The extracted proteins from CRC cells were performed through RIPA buffer. Next, the separation of proteins was done under 10% SDS-PAGE, then the transferring of proteins to PVDF membranes (Beyotime, Shanghai, China) was conducted. Post sealing by non-fat milk, the primary antibodies against USP21 (1 µg/mL; ab112014; Abcam, Shanghai, China), ZEB1 (1:1,000; ab32503) and GAPDH (the internal reference, 1:2,000; ab9485) were mixed into the membranes for 12 h at 4 °C. Next, the appropriate secondary antibodies (1:1,000; ab7090) were also mixed into the membranes for 2 h. Lastly, the chemiluminescence detection kit (Thermo Fisher Scientific, Inc., United States) was adopted for assessing the blots.
HCT-116 and SW480 cells (1,000 cells/well) were put into the 6-well plate, and cultivated for 2 wk. Next, the fixing (4% paraformaldehyde) and staining (0.1% crystal violet) for colonies were made. The images were gained under a microscope.

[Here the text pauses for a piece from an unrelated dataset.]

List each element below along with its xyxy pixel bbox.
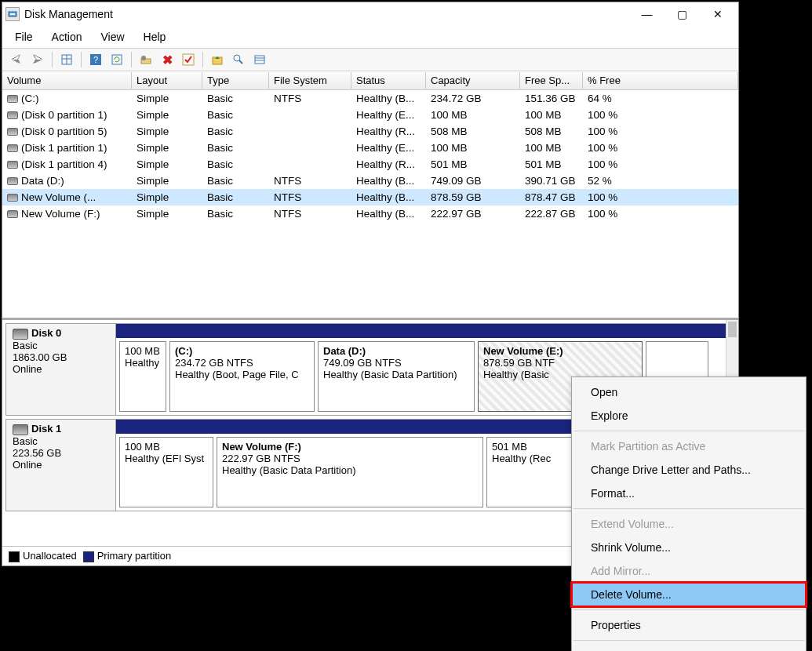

The cell invasion or migration abilities were evaluated with using Transwell chambers (Corning Life Sciences, Corning, NY, United States) covered with (or not) the Matrigel (Becton Dickinson, United States). The upper chambers were added with HCT-116 and SW480 cells (1 × 105) and RPMI-1640 medium (200 μL), and the lower chambers were added with the DMEM medium (600 μL) with 20% FBS. Post 24 h, the invaded and migrated cells were made for the fixing (90% ethanol) and dyeing (0.1% crystal violet). Eventually, the invaded and migrated cells were counted through a microscope (Olympus Corporation, Tokyo, Japan).
The DMEM/F12 (Gibco, United States) including 1% FBS, 20 ng/mL epithelial growth factor, and 20 ng/mL fibroblast growth factor added into the ultra-low-attachment culture dishes (Corning, United States) was utilized for culturing the HCT-116 and SW480 cells. After 15 days, the spheroids (diameter > 50 µm) were figured up under one microscope (Olympus, Japan).
The lysis of cells was performed under the lysis buffer (P0013, Beyotime) with protease inhibitor cocktail (HY-K0010, MedChemExpress). The cell lysates were added with the indicated antibodies, immunoprecipitation at 4 °C overnight, and then mixed with protein A/G (P2055, Beyotime) at 4 °C for 3 h. After washing, the immunoprecipitates were determined by western blot.
The glutathione-S-transferase (GST, 100 μg) (ab89494, Abcam, Shanghai, China) and the GST-USP21 fusion protein were mixed in 50 μL glutathione agarose for 1 h. His-ZEB1 fusion protein was mixed into immobilized GST-USP21 and GST. Then, the fusion protein (100 μg) was added. With gentle shaking at 4°C for 12 h, the bound proteins were eluted through elution buffer (10 mmol/L glutathione in PBS, pH 8.0), and examined by immunoblotting.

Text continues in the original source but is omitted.